# How to do cross-validation with a Cox proportional hazards model?

Suppose I have constructed a prediction model for the occurrence of a particular disease in one dataset (the model building dataset) and now want to check how well the model works in a new dataset (the validation dataset). For a model built with logistic regression, I would calculate the predicted probability for each person in the validation dataset based on the model coefficients obtained from the model building dataset and then, after dichotomizing those probabilities at some cutoff value, I can construct a 2×2 table that allows me to calculate the true positive rate (sensitivity) and the true negative rate (specificity). Moreover, I can construct the entire ROC curve by varying the cutoff and then obtain the AUC for the ROC graph.

Now suppose that I actually have survival data. So, I used a Cox proportional hazards model in the model building dataset and now want to check how well the model works in the validation dataset. Since the baseline risk is not a parametric function in Cox models, I do not see how I can get the predicted survival probability for each person in the validation dataset based on the model coefficients obtained in the model building dataset. So, how can I go about checking how well the model works in the validation dataset? Are there established methods for doing this? And if yes, are they implemented in any software? Thanks in advance for any suggestions!
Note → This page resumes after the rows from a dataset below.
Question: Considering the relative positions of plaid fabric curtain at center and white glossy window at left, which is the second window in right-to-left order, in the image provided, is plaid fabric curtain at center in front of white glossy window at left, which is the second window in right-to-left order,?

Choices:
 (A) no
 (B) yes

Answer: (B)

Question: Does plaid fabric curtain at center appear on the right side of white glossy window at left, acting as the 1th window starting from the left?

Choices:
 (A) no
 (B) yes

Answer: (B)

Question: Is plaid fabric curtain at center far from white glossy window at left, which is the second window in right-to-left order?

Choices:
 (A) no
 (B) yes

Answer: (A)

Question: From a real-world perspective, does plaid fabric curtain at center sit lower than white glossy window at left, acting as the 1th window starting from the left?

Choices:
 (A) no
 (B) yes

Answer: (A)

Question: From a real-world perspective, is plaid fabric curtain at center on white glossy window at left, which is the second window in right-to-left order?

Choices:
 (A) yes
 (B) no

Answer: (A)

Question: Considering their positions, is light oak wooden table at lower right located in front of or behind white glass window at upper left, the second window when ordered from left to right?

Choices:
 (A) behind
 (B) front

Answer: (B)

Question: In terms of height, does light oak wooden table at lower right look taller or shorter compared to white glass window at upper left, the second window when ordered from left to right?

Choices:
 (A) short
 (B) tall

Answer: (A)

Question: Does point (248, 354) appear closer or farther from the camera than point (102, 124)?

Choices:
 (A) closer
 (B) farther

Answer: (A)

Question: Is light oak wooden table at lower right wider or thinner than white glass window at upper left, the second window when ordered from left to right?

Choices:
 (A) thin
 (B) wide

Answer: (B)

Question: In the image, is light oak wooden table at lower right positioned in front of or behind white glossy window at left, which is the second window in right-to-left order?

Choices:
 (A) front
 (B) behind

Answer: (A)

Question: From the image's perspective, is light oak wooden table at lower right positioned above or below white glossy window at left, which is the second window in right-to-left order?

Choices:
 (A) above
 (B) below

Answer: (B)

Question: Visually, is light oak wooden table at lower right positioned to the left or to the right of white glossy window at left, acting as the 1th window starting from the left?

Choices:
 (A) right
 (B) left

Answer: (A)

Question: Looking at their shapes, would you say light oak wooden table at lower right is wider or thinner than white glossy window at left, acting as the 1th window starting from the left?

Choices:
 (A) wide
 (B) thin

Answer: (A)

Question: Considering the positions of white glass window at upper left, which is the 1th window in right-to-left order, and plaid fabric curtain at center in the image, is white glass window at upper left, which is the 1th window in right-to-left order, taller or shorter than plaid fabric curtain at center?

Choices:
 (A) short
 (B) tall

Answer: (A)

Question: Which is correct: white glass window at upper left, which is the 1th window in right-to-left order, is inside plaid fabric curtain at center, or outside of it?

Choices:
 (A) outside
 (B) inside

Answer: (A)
An ROC curve is not useful in this setting, although the generalized ROC area (c-index, which does not require any dichotomization at all) is. The R `rms` package will compute the c-index and cross-validated or bootstrap overfitting-corrected versions of it. You can do this without holding back any data if you fully pre-specify the model or repeat a backwards stepdown algorithm at each resample. If you truly want to do external validation, i.e., if your validation sample is enormous, you can use the following `rms` functions: `rcorr.cens`, `val.surv`.